Derek couldn't do it. He withdrew from the reserves the following training weekend. Chris remained.

Indeed, not everyone can do the jobs of our service men and women. Their tasks are difficult and unenviable. And it is, in part, out of respect for the sacrifices of service men and women of the past and of the present that I am opposed to war.

Far too many lives have already been lost. To death. And to the shadows that remain etched in the mind--pouncing, preying in moments of silence upon those who remain.

My grandfather is a veteran of the Canadian Navy and of World War II. Tonight more than ever I feel the need to talk to him, for I am finding it very difficult to carry on as though everything were normal.

The other night, Derek lamented how worrying over a history essay seemed so trivial at a time like this.
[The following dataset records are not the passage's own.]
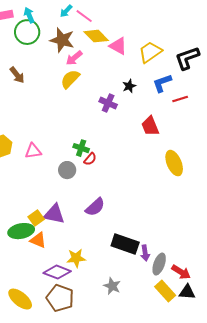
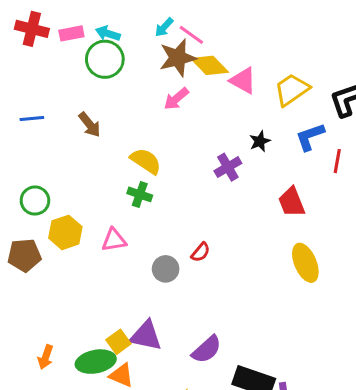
cyan arrow: (29, 15) -> (108, 33), turned -49
brown star: (62, 40) -> (178, 58), moved, turned -30
yellow semicircle: (70, 79) -> (146, 161), moved, turned 80
red line: (180, 99) -> (337, 161), turned -63
purple cross: (108, 103) -> (228, 167), turned 36
green cross: (81, 148) -> (140, 194), moved
yellow ellipse: (174, 163) -> (305, 263), moved
purple semicircle: (95, 207) -> (207, 349), moved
I agreed.

But you try to behave normally. Not avoid thinking about what's happening--how can one keep from thinking about it? But you try to uphold a routine, hoping to find some solace in the every day.

It is this I tried to do today.

I attended my one class and then I attended a reading by one of the giants of the Canadian literary world. I heard Pierre Berton--renowned journalist, writer and historian of whom it has been said there is no one who knows more about Canadian history--read from his new book, The Joy of Writing: A guide for writers disguised as a literary memoir... It was wonderful! He read so well, really bringing his words to life. Mind you, I don't imagine that would be a difficult thing to do with prose as vivid as his. At any rate, I bought the book and was even able to get him to sign it.

And as silly and as trivial as this is in the grand scheme of things, going to my class and hearing Pierre Berton read has brought me some comfort.

I hope everyone else finds their comfort tonight, too.